Ibn Batouta , voyageur et aventurier,  vivait avec sept siècles d’avance le calvaire des Tangérois  qui n’ont pour trésor que les souvenirs glorieux d’épisodes sans archives, sans témoin ni date précis. On raconte que ses récits des autres mondes, et particulièrement ceux de l’Asie, laissaient souvent ses interlocuteurs les plus polis dubitatifs et les moins éduqués colériques. Son tombeau apparaît au détour d’une petite ruelle montante près d’une sortie de la casbah, côté rue d’Italie.
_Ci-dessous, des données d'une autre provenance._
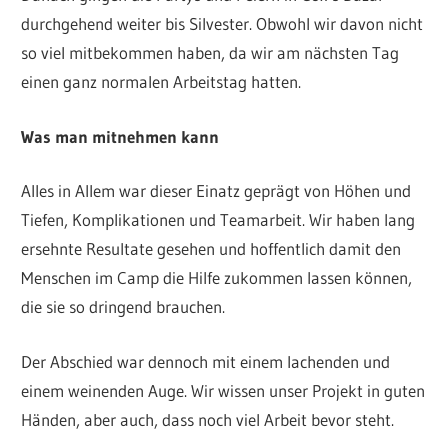
durchgehend weiter bis Silvester. Obwohl wir davon nicht
so viel mitbekommen haben, da wir am nächsten Tag
einen ganz normalen Arbeitstag hatten.
Was man mitnehmen kann
Alles in Allem war dieser Einatz geprägt von Höhen und
Tiefen, Komplikationen und Teamarbeit. Wir haben lang
ersehnte Resultate gesehen und hoffentlich damit den
Menschen im Camp die Hilfe zukommen lassen können,
die sie so dringend brauchen.
Der Abschied war dennoch mit einem lachenden und
einem weinenden Auge. Wir wissen unser Projekt in guten
Händen, aber auch, dass noch viel Arbeit bevor steht.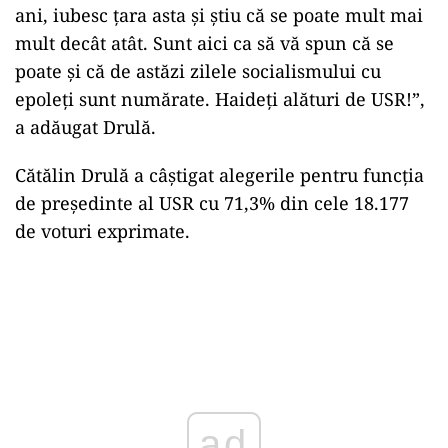
ani, iubesc ţara asta şi ştiu că se poate mult mai
mult decât atât. Sunt aici ca să vă spun că se
poate şi că de astăzi zilele socialismului cu
epoleţi sunt numărate. Haideţi alături de USR!”,
a adăugat Drulă.
Cătălin Drulă a câştigat alegerile pentru funcţia
de preşedinte al USR cu 71,3% din cele 18.177
de voturi exprimate.
ad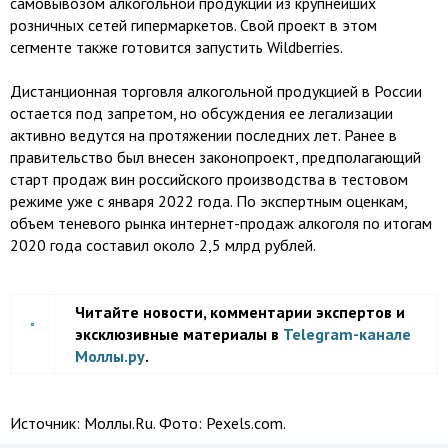
самовывозом алкогольной продукции из крупнейших
розничных сетей гипермаркетов. Свой проект в этом
сегменте также готовится запустить Wildberries.
Дистанционная торговля алкогольной продукцией в России
остается под запретом, но обсуждения ее легализации
активно ведутся на протяжении последних лет. Ранее в
правительство был внесен законопроект, предполагающий
старт продаж вин российского производства в тестовом
режиме уже с января 2022 года. По экспертным оценкам,
объем теневого рынка интернет-продаж алкоголя по итогам
2020 года составил около 2,5 млрд рублей.
Читайте новости, комментарии экспертов и
эксклюзивные материалы в
Telegram-канале
Моллы.ру
.
Источник:
Моллы.Ru. Фото: Pexels.com.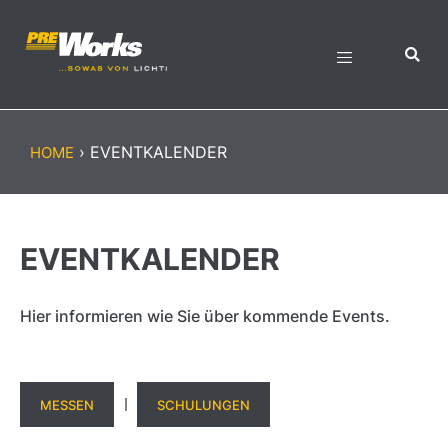
›
EVENTKALENDER
HOME
EVENTKALENDER
Hier informieren wie Sie über kommende Events.
MESSEN
SCHULUNGEN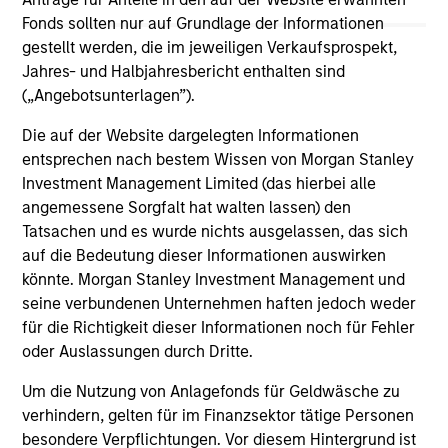
are the property of their respective owners. The information
Fonds sollten nur auf Grundlage der Informationen
on this website has not been authorized, sponsored, or
gestellt werden, die im jeweiligen Verkaufsprospekt,
otherwise approved by such owners. By clicking on any
links shown here, you agree that you are navigating to a
Jahres- und Halbjahresbericht enthalten sind
third party site. We are providing these hyperlinks to you
(„Angebotsunterlagen”).
only as a convenience and the inclusion of any hyperlink is
not and does not imply any endorsement, approval,
Die auf der Website dargelegten Informationen
investigation, verification or monitoring by us of any
entsprechen nach bestem Wissen von Morgan Stanley
information contained in any hyperlinked site. In no event
Investment Management Limited (das hierbei alle
shall we be responsible for the information contained on
the site or your use of such site.
angemessene Sorgfalt hat walten lassen) den
Tatsachen und es wurde nichts ausgelassen, das sich
auf die Bedeutung dieser Informationen auswirken
könnte. Morgan Stanley Investment Management und
seine verbundenen Unternehmen haften jedoch weder
für die Richtigkeit dieser Informationen noch für Fehler
oder Auslassungen durch Dritte.
Um die Nutzung von Anlagefonds für Geldwäsche zu
verhindern, gelten für im Finanzsektor tätige Personen
besondere Verpflichtungen. Vor diesem Hintergrund ist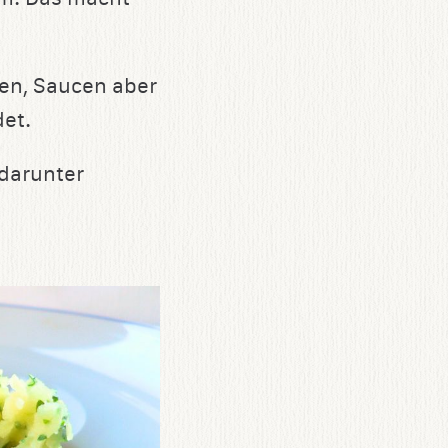
en, Saucen aber
et.
 darunter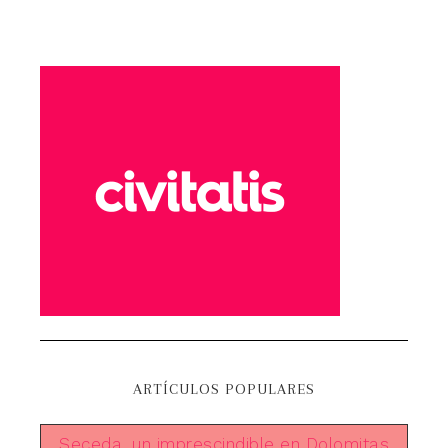
ARTÍCULOS POPULARES
Seceda, un imprescindible en Dolomitas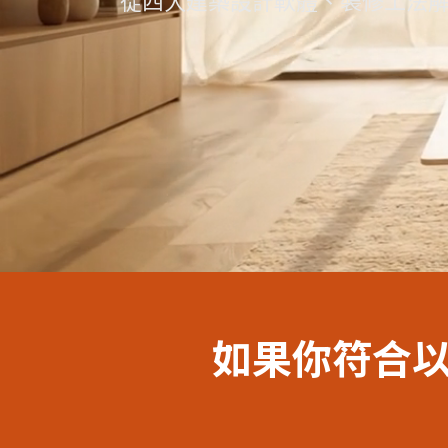
從四大建築設計軟體、裝修工法解
服
選
關
務
師
於
熱
資
聯
門
分
成
新
校
開
聞
據
課
友
點
查
如果你符合
站
詢
連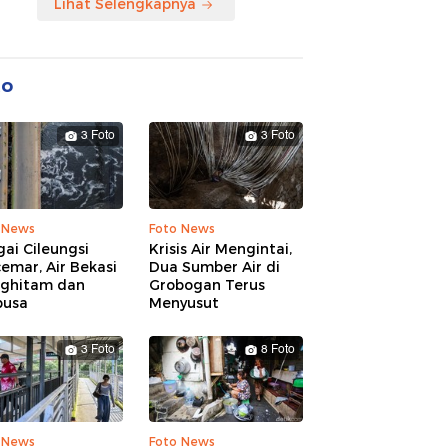
Lihat Selengkapnya
to
3 Foto
3 Foto
 News
Foto News
ai Cileungsi
Krisis Air Mengintai,
emar, Air Bekasi
Dua Sumber Air di
ghitam dan
Grobogan Terus
busa
Menyusut
3 Foto
8 Foto
 News
Foto News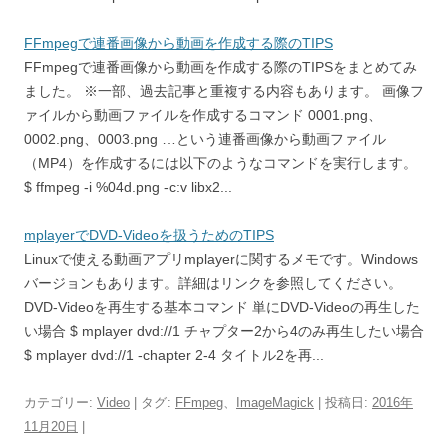
FFmpegで連番画像から動画を作成する際のTIPS
FFmpegで連番画像から動画を作成する際のTIPSをまとめてみ
ました。 ※一部、過去記事と重複する内容もあります。 画像フ
ァイルから動画ファイルを作成するコマンド 0001.png、
0002.png、0003.png …という連番画像から動画ファイル
（MP4）を作成するには以下のようなコマンドを実行します。
$ ffmpeg -i %04d.png -c:v libx2...
mplayerでDVD-Videoを扱うためのTIPS
Linuxで使える動画アプリmplayerに関するメモです。Windows
バージョンもあります。詳細はリンクを参照してください。
DVD-Videoを再生する基本コマンド 単にDVD-Videoの再生した
い場合 $ mplayer dvd://1 チャプター2から4のみ再生したい場合
$ mplayer dvd://1 -chapter 2-4 タイトル2を再...
カテゴリー:
Video
| タグ:
FFmpeg
、
ImageMagick
| 投稿日:
2016年
11月20日
|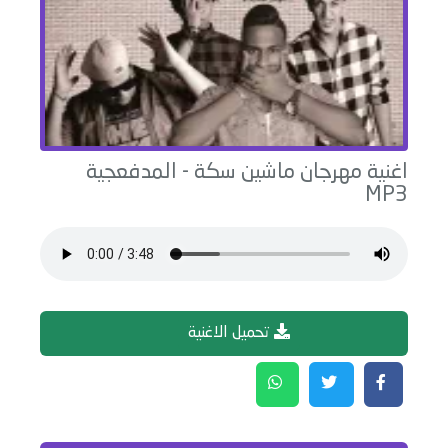
اغنية
مهرجان ماشين سكة
-
المدفعجية
MP3
تحميل الاغنية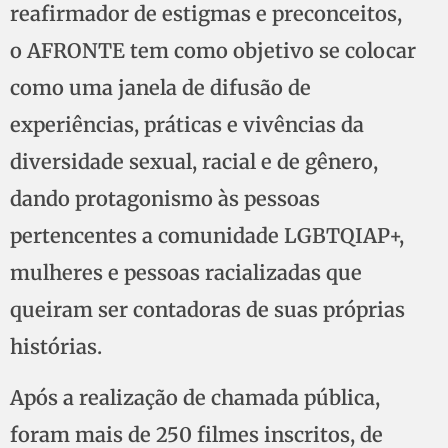
reafirmador de estigmas e preconceitos,
o AFRONTE tem como objetivo se colocar
como uma janela de difusão de
experiências, práticas e vivências da
diversidade sexual, racial e de gênero,
dando protagonismo às pessoas
pertencentes a comunidade LGBTQIAP+,
mulheres e pessoas racializadas que
queiram ser contadoras de suas próprias
histórias.
Após a realização de chamada pública,
foram mais de 250 filmes inscritos, de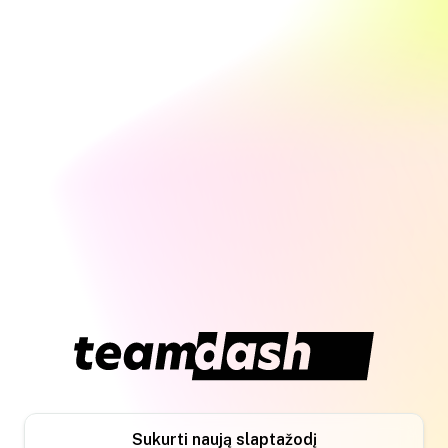
Sukurti naują slaptažodį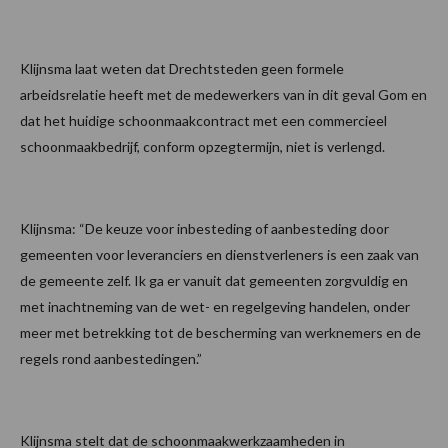
Klijnsma laat weten dat Drechtsteden geen formele
arbeidsrelatie heeft met de medewerkers van in dit geval Gom en
dat het huidige schoonmaakcontract met een commercieel
schoonmaakbedrijf, conform opzegtermijn, niet is verlengd.
Klijnsma: “De keuze voor inbesteding of aanbesteding door
gemeenten voor leveranciers en dienstverleners is een zaak van
de gemeente zelf. Ik ga er vanuit dat gemeenten zorgvuldig en
met inachtneming van de wet- en regelgeving handelen, onder
meer met betrekking tot de bescherming van werknemers en de
regels rond aanbestedingen.”
Klijnsma stelt dat de schoonmaakwerkzaamheden in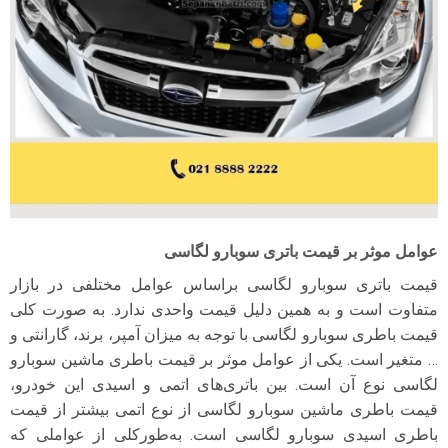
عوامل موثر بر قیمت باتری سوبارو لگاسی
قیمت باتری سوبارو لگاسی بر‌اساس عوامل مختلفی در بازار
متفاوت است و به همین دلیل قیمت واحدی ندارد. به صورت کلی
قیمت باطری سوبارو لگاسی با توجه به میزان آمپر، برند، گارانتی و
… متغیر است. یکی از عوامل موثر بر قیمت باطری ماشین سوبارو
لگاسی نوع آن است. بین باتری‌های اتمی و اسیدی این خودرو،
قیمت باطری ماشین سوبارو لگاسی از نوع اتمی بیشتر از قیمت
باطری اسیدی سوبارو لگاسی است. به‌طورکلی از عواملی که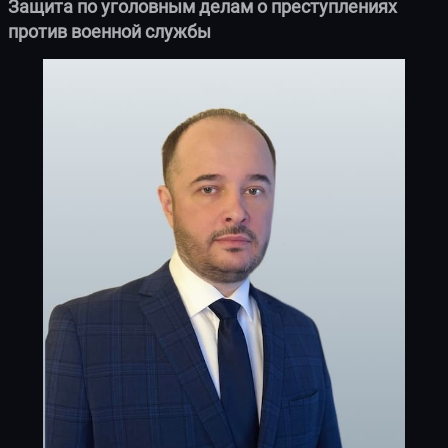
Защита по уголовным делам о преступлениях
против военной службы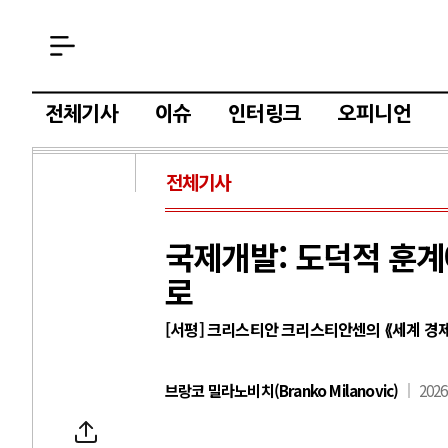
전체기사
이슈
인터링크
오피니언
전체기사
국제개발: 도덕적 훈계
로
[서평] 크리스티안 크리스티안센의 ⟪세계 경
브랑코 밀라노비치(Branko Milanovic)
2026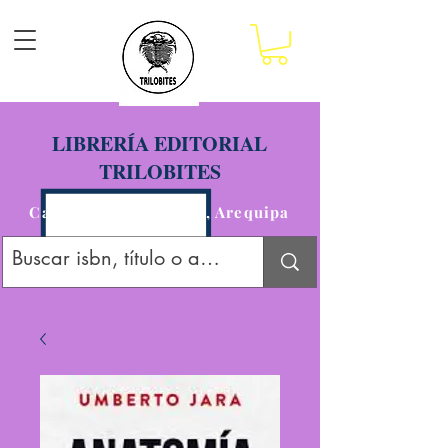
LIBRERÍA EDITORIAL
TRILOBITES
Calle San Agustín 201, Arequipa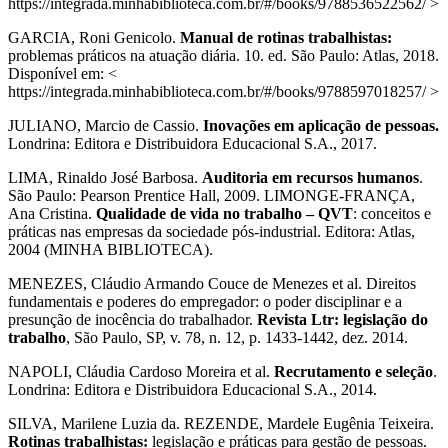
https://integrada.minhabiblioteca.com.br/#/books/9788536522562/ >
GARCIA, Roni Genicolo.
Manual de rotinas trabalhistas:
problemas práticos na atuação diária. 10. ed. São Paulo: Atlas, 2018.
Disponível em: <
https://integrada.minhabiblioteca.com.br/#/books/9788597018257/ >
JULIANO, Marcio de Cassio.
Inovações em aplicação de pessoas.
Londrina: Editora e Distribuidora Educacional S.A., 2017.
LIMA, Rinaldo José Barbosa.
Auditoria em recursos humanos
.
São Paulo: Pearson Prentice Hall, 2009. LIMONGE-FRANÇA,
Ana Cristina.
Qualidade de vida no trabalho – QVT
: conceitos e
práticas nas empresas da sociedade pós-industrial. Editora: Atlas,
2004 (MINHA BIBLIOTECA).
MENEZES, Cláudio Armando Couce de Menezes et al. Direitos
fundamentais e poderes do empregador: o poder disciplinar e a
presunção de inocência do trabalhador.
Revista Ltr: legislação do
trabalho
, São Paulo, SP, v. 78, n. 12, p. 1433-1442, dez. 2014.
NAPOLI, Cláudia Cardoso Moreira et al.
Recrutamento e seleção
.
Londrina: Editora e Distribuidora Educacional S.A., 2014.
SILVA, Marilene Luzia da. REZENDE, Mardele Eugênia Teixeira.
Rotinas trabalhistas:
legislação e práticas para gestão de pessoas.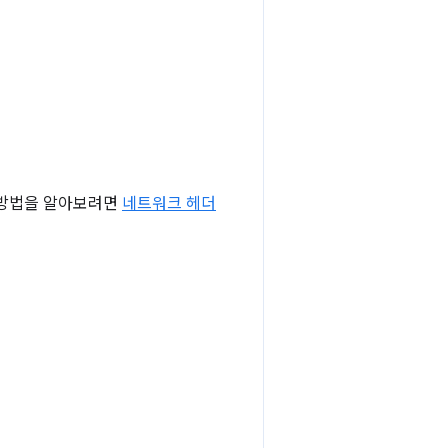
는 방법을 알아보려면
네트워크 헤더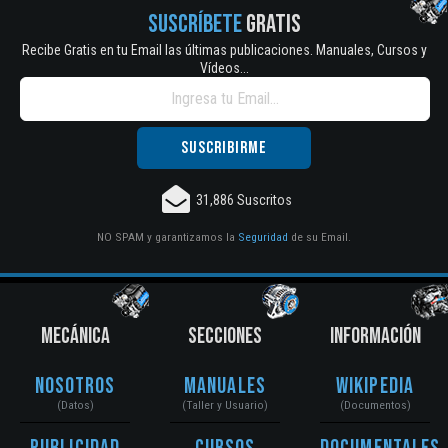
SUSCRÍBETE
GRATIS
Recibe Gratis en tu Email las últimas publicaciones. Manuales, Cursos y
Vídeos...
31,886 Suscritos
NO SPAM y garantizamos la
Seguridad
de su Email.
MECÁNICA
SECCIONES
INFORMACIÓN
Nosotros
Manuales
Wikipedia
(Datos)
(Taller y Usuario)
(Documentos)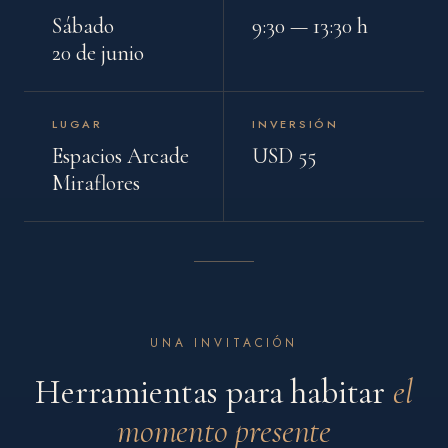
Sábado
9:30 — 13:30 h
20 de junio
LUGAR
INVERSIÓN
Espacios Arcade
USD 55
Miraflores
UNA INVITACIÓN
Herramientas para habitar
el
momento presente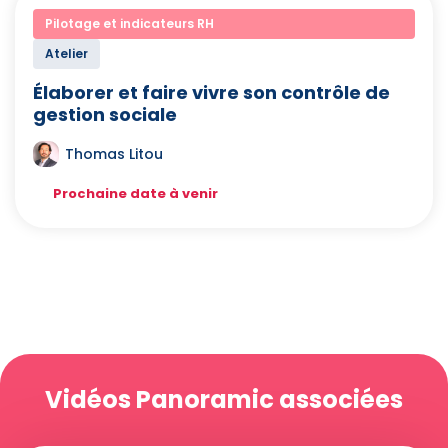
Pilotage et indicateurs RH
Atelier
Élaborer et faire vivre son contrôle de
gestion sociale
Thomas Litou
Prochaine date à venir
Vidéos Panoramic associées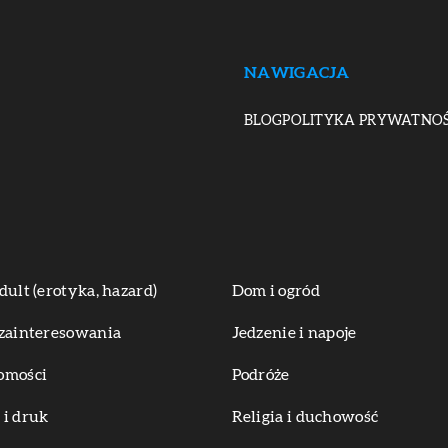
NAWIGACJA
BLOG
POLITYKA PRYWATNOŚ
dult (erotyka, hazard)
Dom i ogród
zainteresowania
Jedzenie i napoje
omości
Podróże
i druk
Religia i duchowość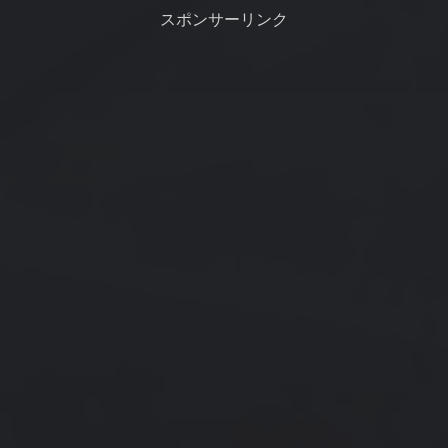
スポンサーリンク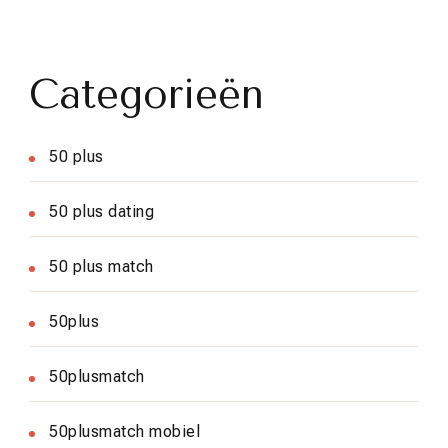
Categorieën
50 plus
50 plus dating
50 plus match
50plus
50plusmatch
50plusmatch mobiel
Regarder ce monument, pourtant indiqué dans les guides, étonne les autochtones et fait rire les enfants. A quelques mètres, dans cette fameuse rue d’Italie qui se prolonge en rue casbah, mille histoires contemporaines sont déjà délavées. Le cinéma Alcazar est en ruine, l’alcool introuvable et les Dancings des légendes. Comment Ibn Batouta pourrait-il être sanctifié dans un tel périmètre où la nostalgie est un sentiment totalement inconnu ? Ici, même Allah ne semble pas être adoré de la même manière. Combien de Marocains vous reprennent en précisant : « Mais Tanger ça n’est pas le Maroc « .

Aujourd’hui, Ibn Batouta donne son nom à l’aéroport de la ville, avec un sentiment de fierté relative plutôt que modeste. Avait-il les mêmes yeux humides et pétillants en narrant ses exploits que celui qui raconte ses virées avec les Rolling Stones ? Avait-il peut-être la même pudeur que celui qui ne détaille pas ses dîners avec Paul Bowles mais se régale de les mentionner ? Celui qui prétend que son aïeul avait guidé et soigné Matisse inspire-t-il la même méfiance qu’un explorateur du quatorzième siècle ?

Vue de la villa de France, chambre de Matisse

Vue de la villa de France, chambre de Matisse

 

 
Dans un café dominant toute la casbah, donc le tombeau discret d’Ibn Batouta, un vieux Tangérois me fait part des doutes qui entourent ce héros antique et me raconte ses propres frasques avec lui aussi, sa bonne foi comme seul atout persuasif.

 

 

 

Il y a ici quelque chose d’unique, c’est cette façon de raconter les années sulfureuses avec l’objectif généreux de vous faire rêver. Les grands écrivains ou le plus grand groupe de rock anglais ne représentent pas grand-chose dans l’esprit des autochtones. La simple joie de vous voir rêver quelques instants motive cette  envie de partage. C’est en cela que Tanger n’a pas changé. On se souvient des personnalités dont la dimension humaine et le charisme dépassaient l’œuvre et la notoriété. Il y a toujours autant de peintres, des poètes et des musiciens qui se cachent ici. Ils vivent simplement et nul ne sait si l’une ou l’un ne connaîtra la gloire dans quelques décennies. D’autres générations viendront alors  déambuler ici pour tenter de percer, en vain, le mystère de leur inspiration.

Le café Haffa

Le café Haffa

 

Selon les témoins privilégiés, William Burroughs n’était qu’un pauvre américain drogué et sale parfois charmant, souvent odieux. On le tenait à l’écart autant que possible, on changeait de trottoir avant de le croiser. Il est très fréquent que ceux qui vous le racontent le confondent avec un de ses visiteurs américains de passage.

 

Brian Jones était le gamin sympa et bohème du Café Baba. On le savait connu en Europe mais on n’a jamais imaginé faire jouer les Stones à Tanger.

café Baba

 

 

 

 

 

C’est le comportement énigmatique des Tangérois qui incite à penser que les fantômes sont toujours là. Ces esprits ne sont ni des morts vivants ni des revenants. Ils sont là, créatifs, discrets et anonymes comme l’ont toujours été les artistes qui se réfugient dans cette cité où l’ego, la critique, la subvention et les cérémonies n’existent pas. Ils créent sous l’influence de tous leurs sens que ce lieu unique réveille.

Hersen Rivé au Café Haffa, par Arnaud Contreras

Hersen Rivé au Café Haffa, par Arnaud Contreras

 

 

 

 

 

 

 

 

 

 

L’argent n’a pas d’odeur, Tanger en a tellement.